* _Exercise materials_:
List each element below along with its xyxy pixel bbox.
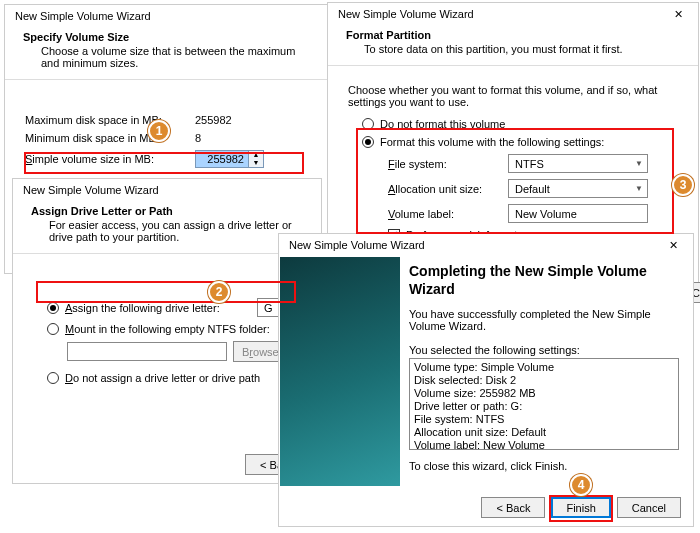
callout-badge-3: 3 bbox=[672, 174, 694, 196]
titlebar[interactable]: New Simple Volume Wizard bbox=[5, 5, 327, 27]
vl-value: New Volume bbox=[515, 208, 577, 220]
list-item: Volume label: New Volume bbox=[414, 439, 674, 450]
format-label: Format this volume with the following se… bbox=[380, 136, 604, 148]
size-input[interactable] bbox=[196, 151, 248, 167]
dialog-completing: New Simple Volume Wizard ✕ Completing th… bbox=[278, 233, 694, 527]
radio-no-format[interactable] bbox=[362, 118, 374, 130]
back-button[interactable]: < Back bbox=[481, 497, 545, 518]
spin-down-icon[interactable]: ▼ bbox=[249, 159, 263, 167]
settings-label: You selected the following settings: bbox=[409, 344, 679, 356]
list-item: File system: NTFS bbox=[414, 413, 674, 426]
fs-select[interactable]: NTFS▼ bbox=[508, 154, 648, 173]
heading: Assign Drive Letter or Path bbox=[31, 205, 303, 217]
heading: Format Partition bbox=[346, 29, 680, 41]
list-item: Volume size: 255982 MB bbox=[414, 387, 674, 400]
window-title: New Simple Volume Wizard bbox=[15, 10, 151, 22]
subheading: To store data on this partition, you mus… bbox=[346, 43, 680, 55]
window-title: New Simple Volume Wizard bbox=[23, 184, 159, 196]
settings-summary[interactable]: Volume type: Simple Volume Disk selected… bbox=[409, 358, 679, 450]
heading: Specify Volume Size bbox=[23, 31, 309, 43]
titlebar[interactable]: New Simple Volume Wizard ✕ bbox=[328, 3, 698, 25]
titlebar[interactable]: New Simple Volume Wizard bbox=[13, 179, 321, 201]
list-item: Disk selected: Disk 2 bbox=[414, 374, 674, 387]
size-spinner[interactable]: ▲ ▼ bbox=[195, 150, 264, 168]
list-item: Volume type: Simple Volume bbox=[414, 361, 674, 374]
mount-path-input[interactable] bbox=[67, 342, 227, 361]
window-title: New Simple Volume Wizard bbox=[289, 239, 425, 251]
format-prompt: Choose whether you want to format this v… bbox=[348, 84, 678, 108]
size-label: SSimple volume size in MB:imple volume s… bbox=[25, 153, 195, 165]
radio-no-assign[interactable] bbox=[47, 372, 59, 384]
list-item: Drive letter or path: G: bbox=[414, 400, 674, 413]
finish-button[interactable]: Finish bbox=[551, 497, 610, 518]
no-assign-label: Do not assign a drive letter or drive pa… bbox=[65, 372, 260, 384]
min-space-value: 8 bbox=[195, 132, 201, 144]
spin-up-icon[interactable]: ▲ bbox=[249, 151, 263, 159]
vl-label: Volume label: bbox=[388, 208, 508, 220]
chevron-down-icon: ▼ bbox=[635, 184, 643, 193]
max-space-label: Maximum disk space in MB: bbox=[25, 114, 195, 126]
au-select[interactable]: Default▼ bbox=[508, 179, 648, 198]
radio-format[interactable] bbox=[362, 136, 374, 148]
list-item: Allocation unit size: Default bbox=[414, 426, 674, 439]
close-message: To close this wizard, click Finish. bbox=[409, 460, 679, 472]
close-icon[interactable]: ✕ bbox=[660, 4, 696, 24]
mount-label: Mount in the following empty NTFS folder… bbox=[65, 323, 270, 335]
dialog-assign-letter: New Simple Volume Wizard Assign Drive Le… bbox=[12, 178, 322, 484]
callout-badge-2: 2 bbox=[208, 281, 230, 303]
assign-letter-label: Assign the following drive letter: bbox=[65, 302, 243, 314]
au-label: Allocation unit size: bbox=[388, 183, 508, 195]
fs-label: File system: bbox=[388, 158, 508, 170]
radio-mount[interactable] bbox=[47, 323, 59, 335]
subheading: For easier access, you can assign a driv… bbox=[31, 219, 303, 243]
callout-badge-1: 1 bbox=[148, 120, 170, 142]
cancel-button[interactable]: Cancel bbox=[617, 497, 681, 518]
wizard-side-panel bbox=[280, 257, 400, 486]
no-format-label: Do not format this volume bbox=[380, 118, 505, 130]
titlebar[interactable]: New Simple Volume Wizard ✕ bbox=[279, 234, 693, 256]
radio-assign-letter[interactable] bbox=[47, 302, 59, 314]
au-value: Default bbox=[515, 183, 550, 195]
success-message: You have successfully completed the New … bbox=[409, 308, 679, 332]
close-icon[interactable]: ✕ bbox=[655, 235, 691, 255]
subheading: Choose a volume size that is between the… bbox=[23, 45, 309, 69]
callout-badge-4: 4 bbox=[570, 474, 592, 496]
volume-label-input[interactable]: New Volume bbox=[508, 204, 648, 223]
heading: Completing the New Simple Volume Wizard bbox=[409, 262, 679, 298]
window-title: New Simple Volume Wizard bbox=[338, 8, 474, 20]
drive-letter-value: G bbox=[264, 302, 273, 314]
fs-value: NTFS bbox=[515, 158, 544, 170]
chevron-down-icon: ▼ bbox=[635, 159, 643, 168]
max-space-value: 255982 bbox=[195, 114, 232, 126]
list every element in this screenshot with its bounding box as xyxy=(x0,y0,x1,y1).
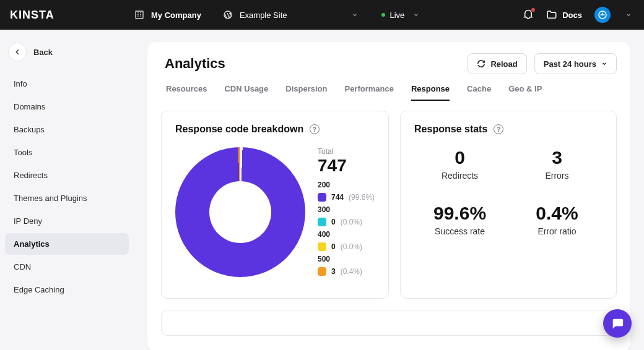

* _Problem to solve_: The preceding listing must be repeated exactly, with all images dropped.

* _Finished task_:
List each element below along with its xyxy pixel bbox.
callout-badge-3: 3 bbox=[672, 174, 694, 196]
titlebar[interactable]: New Simple Volume Wizard bbox=[5, 5, 327, 27]
vl-value: New Volume bbox=[515, 208, 577, 220]
list-item: Volume label: New Volume bbox=[414, 439, 674, 450]
format-label: Format this volume with the following se… bbox=[380, 136, 604, 148]
size-input[interactable] bbox=[196, 151, 248, 167]
dialog-completing: New Simple Volume Wizard ✕ Completing th… bbox=[278, 233, 694, 527]
radio-no-format[interactable] bbox=[362, 118, 374, 130]
back-button[interactable]: < Back bbox=[481, 497, 545, 518]
spin-down-icon[interactable]: ▼ bbox=[249, 159, 263, 167]
settings-label: You selected the following settings: bbox=[409, 344, 679, 356]
list-item: File system: NTFS bbox=[414, 413, 674, 426]
fs-select[interactable]: NTFS▼ bbox=[508, 154, 648, 173]
heading: Assign Drive Letter or Path bbox=[31, 205, 303, 217]
heading: Format Partition bbox=[346, 29, 680, 41]
list-item: Volume size: 255982 MB bbox=[414, 387, 674, 400]
window-title: New Simple Volume Wizard bbox=[15, 10, 151, 22]
subheading: To store data on this partition, you mus… bbox=[346, 43, 680, 55]
window-title: New Simple Volume Wizard bbox=[23, 184, 159, 196]
settings-summary[interactable]: Volume type: Simple Volume Disk selected… bbox=[409, 358, 679, 450]
heading: Specify Volume Size bbox=[23, 31, 309, 43]
titlebar[interactable]: New Simple Volume Wizard ✕ bbox=[328, 3, 698, 25]
titlebar[interactable]: New Simple Volume Wizard bbox=[13, 179, 321, 201]
list-item: Disk selected: Disk 2 bbox=[414, 374, 674, 387]
size-spinner[interactable]: ▲ ▼ bbox=[195, 150, 264, 168]
list-item: Volume type: Simple Volume bbox=[414, 361, 674, 374]
mount-path-input[interactable] bbox=[67, 342, 227, 361]
window-title: New Simple Volume Wizard bbox=[289, 239, 425, 251]
format-prompt: Choose whether you want to format this v… bbox=[348, 84, 678, 108]
size-label: SSimple volume size in MB:imple volume s… bbox=[25, 153, 195, 165]
radio-no-assign[interactable] bbox=[47, 372, 59, 384]
list-item: Drive letter or path: G: bbox=[414, 400, 674, 413]
finish-button[interactable]: Finish bbox=[551, 497, 610, 518]
no-assign-label: Do not assign a drive letter or drive pa… bbox=[65, 372, 260, 384]
min-space-value: 8 bbox=[195, 132, 201, 144]
spin-up-icon[interactable]: ▲ bbox=[249, 151, 263, 159]
vl-label: Volume label: bbox=[388, 208, 508, 220]
chevron-down-icon: ▼ bbox=[635, 184, 643, 193]
max-space-label: Maximum disk space in MB: bbox=[25, 114, 195, 126]
au-select[interactable]: Default▼ bbox=[508, 179, 648, 198]
radio-format[interactable] bbox=[362, 136, 374, 148]
list-item: Allocation unit size: Default bbox=[414, 426, 674, 439]
close-message: To close this wizard, click Finish. bbox=[409, 460, 679, 472]
close-icon[interactable]: ✕ bbox=[660, 4, 696, 24]
mount-label: Mount in the following empty NTFS folder… bbox=[65, 323, 270, 335]
dialog-assign-letter: New Simple Volume Wizard Assign Drive Le… bbox=[12, 178, 322, 484]
callout-badge-2: 2 bbox=[208, 281, 230, 303]
assign-letter-label: Assign the following drive letter: bbox=[65, 302, 243, 314]
au-label: Allocation unit size: bbox=[388, 183, 508, 195]
fs-label: File system: bbox=[388, 158, 508, 170]
radio-mount[interactable] bbox=[47, 323, 59, 335]
subheading: For easier access, you can assign a driv… bbox=[31, 219, 303, 243]
callout-badge-1: 1 bbox=[148, 120, 170, 142]
cancel-button[interactable]: Cancel bbox=[617, 497, 681, 518]
wizard-side-panel bbox=[280, 257, 400, 486]
no-format-label: Do not format this volume bbox=[380, 118, 505, 130]
titlebar[interactable]: New Simple Volume Wizard ✕ bbox=[279, 234, 693, 256]
radio-assign-letter[interactable] bbox=[47, 302, 59, 314]
au-value: Default bbox=[515, 183, 550, 195]
success-message: You have successfully completed the New … bbox=[409, 308, 679, 332]
close-icon[interactable]: ✕ bbox=[655, 235, 691, 255]
subheading: Choose a volume size that is between the… bbox=[23, 45, 309, 69]
callout-badge-4: 4 bbox=[570, 474, 592, 496]
volume-label-input[interactable]: New Volume bbox=[508, 204, 648, 223]
heading: Completing the New Simple Volume Wizard bbox=[409, 262, 679, 298]
window-title: New Simple Volume Wizard bbox=[338, 8, 474, 20]
drive-letter-value: G bbox=[264, 302, 273, 314]
fs-value: NTFS bbox=[515, 158, 544, 170]
chevron-down-icon: ▼ bbox=[635, 159, 643, 168]
max-space-value: 255982 bbox=[195, 114, 232, 126]
list every element in this screenshot with its bounding box as xyxy=(x0,y0,x1,y1).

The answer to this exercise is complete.